Record excerpts:
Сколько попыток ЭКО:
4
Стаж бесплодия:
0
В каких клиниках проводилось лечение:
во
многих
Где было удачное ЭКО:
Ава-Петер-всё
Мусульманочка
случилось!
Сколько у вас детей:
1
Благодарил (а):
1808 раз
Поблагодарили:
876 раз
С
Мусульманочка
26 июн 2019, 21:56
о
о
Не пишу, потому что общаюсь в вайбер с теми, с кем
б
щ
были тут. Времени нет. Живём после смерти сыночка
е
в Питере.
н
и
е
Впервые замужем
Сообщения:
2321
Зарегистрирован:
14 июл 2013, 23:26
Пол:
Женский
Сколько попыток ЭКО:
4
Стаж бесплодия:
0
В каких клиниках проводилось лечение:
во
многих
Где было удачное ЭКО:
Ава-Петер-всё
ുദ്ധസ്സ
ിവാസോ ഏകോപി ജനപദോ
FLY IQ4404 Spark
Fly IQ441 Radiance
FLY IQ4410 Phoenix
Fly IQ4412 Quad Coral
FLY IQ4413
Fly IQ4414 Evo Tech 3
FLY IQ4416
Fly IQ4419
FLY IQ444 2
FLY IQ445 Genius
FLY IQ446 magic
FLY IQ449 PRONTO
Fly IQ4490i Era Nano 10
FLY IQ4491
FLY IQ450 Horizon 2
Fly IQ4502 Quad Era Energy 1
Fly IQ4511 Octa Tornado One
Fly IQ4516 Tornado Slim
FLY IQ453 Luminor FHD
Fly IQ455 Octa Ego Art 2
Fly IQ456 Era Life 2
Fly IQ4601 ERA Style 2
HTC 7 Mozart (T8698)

---

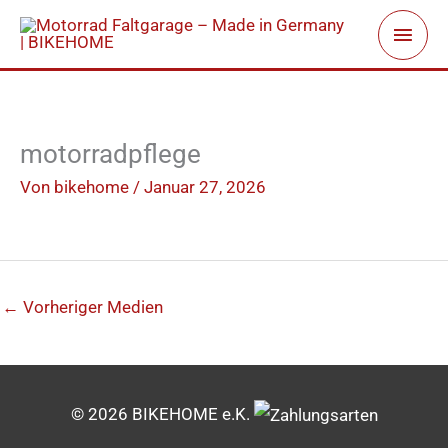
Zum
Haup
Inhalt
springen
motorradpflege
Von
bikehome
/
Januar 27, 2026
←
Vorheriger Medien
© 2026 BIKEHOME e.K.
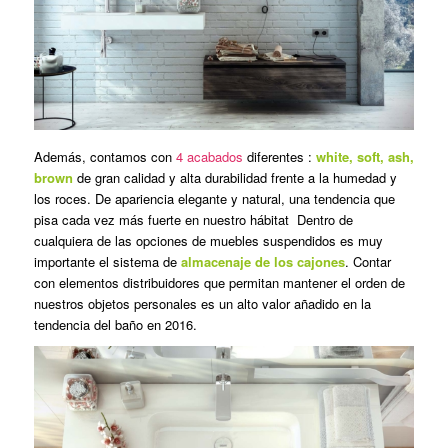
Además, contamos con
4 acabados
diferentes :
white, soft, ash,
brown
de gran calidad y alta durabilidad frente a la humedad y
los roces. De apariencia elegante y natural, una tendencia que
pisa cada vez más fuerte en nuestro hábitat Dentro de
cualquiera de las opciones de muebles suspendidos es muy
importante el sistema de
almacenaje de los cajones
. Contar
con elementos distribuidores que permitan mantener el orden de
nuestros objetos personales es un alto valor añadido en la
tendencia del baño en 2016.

--

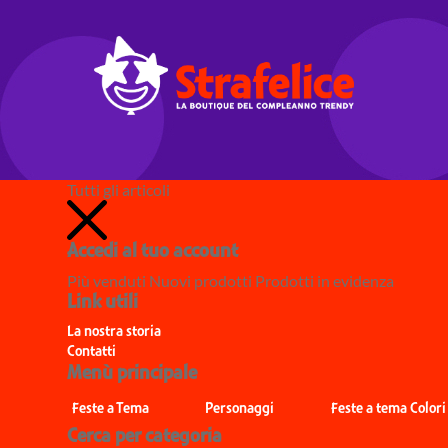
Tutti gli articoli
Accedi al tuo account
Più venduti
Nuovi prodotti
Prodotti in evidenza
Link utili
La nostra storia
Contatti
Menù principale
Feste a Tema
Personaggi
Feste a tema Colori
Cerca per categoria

Assignment: Restate word for word the lines of the data above, starting at the line containing "Не пишу, потому" and ending at the line containing "HTC 7 Mozart (T8698)", both included, and nothing more.

Exercise result:
Не пишу, потому что общаюсь в вайбер с теми, с кем
б
щ
были тут. Времени нет. Живём после смерти сыночка
е
в Питере.
н
и
е
Впервые замужем
Сообщения:
2321
Зарегистрирован:
14 июл 2013, 23:26
Пол:
Женский
Сколько попыток ЭКО:
4
Стаж бесплодия:
0
В каких клиниках проводилось лечение:
во
многих
Где было удачное ЭКО:
Ава-Петер-всё
ുദ്ധസ്സ
ിവാസോ ഏകോപി ജനപദോ
FLY IQ4404 Spark
Fly IQ441 Radiance
FLY IQ4410 Phoenix
Fly IQ4412 Quad Coral
FLY IQ4413
Fly IQ4414 Evo Tech 3
FLY IQ4416
Fly IQ4419
FLY IQ444 2
FLY IQ445 Genius
FLY IQ446 magic
FLY IQ449 PRONTO
Fly IQ4490i Era Nano 10
FLY IQ4491
FLY IQ450 Horizon 2
Fly IQ4502 Quad Era Energy 1
Fly IQ4511 Octa Tornado One
Fly IQ4516 Tornado Slim
FLY IQ453 Luminor FHD
Fly IQ455 Octa Ego Art 2
Fly IQ456 Era Life 2
Fly IQ4601 ERA Style 2
HTC 7 Mozart (T8698)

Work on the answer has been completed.